Longtime German Chancellor Angela Merkel to Step Down in 2021
German Chancellor Angela Merkel plans to step down from political office and as party leader of the federal center-right Christian Democratic Union (CDU) in 2021, she announced in Berlin on Monday.
The announcement comes after Merkle’s CDU — as well as their coalition partner, the center-left Social Democratic Party (SDP) — lost more seats on Sunday, October 28, to the center-left Greens and the far-right Alternative for Germany (AfD). Merkel’s sister party, the center-right Christian Social Union (CSU), also lost its majority to the AfD and the Greens in Bavaria, the country’s largest state containing the city of Munich.
The CDU and the SDP, who have been the two dominant political parties in the last 60 years, have been gradually losing support countrywide in recent years to the progressive Greens, the right-wing to far-right AfD, the classically liberal Free Democratic Party (FDP), and the left-wing to far-left Die Linke or The Left Party (DL). Many experts believe that financially helping poorer European Union member states, the migrant crisis, and a lack of institutional as well as economic EU reform, may have pressured Merkel to step down.
This not the first time gradual instability and anti-establishment sentiment has plagued western Europe.

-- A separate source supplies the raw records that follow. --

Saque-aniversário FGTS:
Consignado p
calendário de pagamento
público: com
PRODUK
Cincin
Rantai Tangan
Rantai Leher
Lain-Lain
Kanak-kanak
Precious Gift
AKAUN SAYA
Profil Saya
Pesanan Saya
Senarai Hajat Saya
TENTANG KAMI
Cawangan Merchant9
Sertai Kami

From Geert Wilders’ Party for Freedom in the Netherlands to Marine Le Pen’s National Rally in France, right-wing populist eurosceptic parties have been making gains in recent elections. However, other countries throughout the continent already have right-wing majority governments in office, including Italy, Hungary, Switzerland, Turkey, and Austria.
Meanwhile, the progressive center-left social democrats and anti-capitalist left-wing to far-left still hold power in the form of coalitions mostly in Iberia such as Portugal and Spain.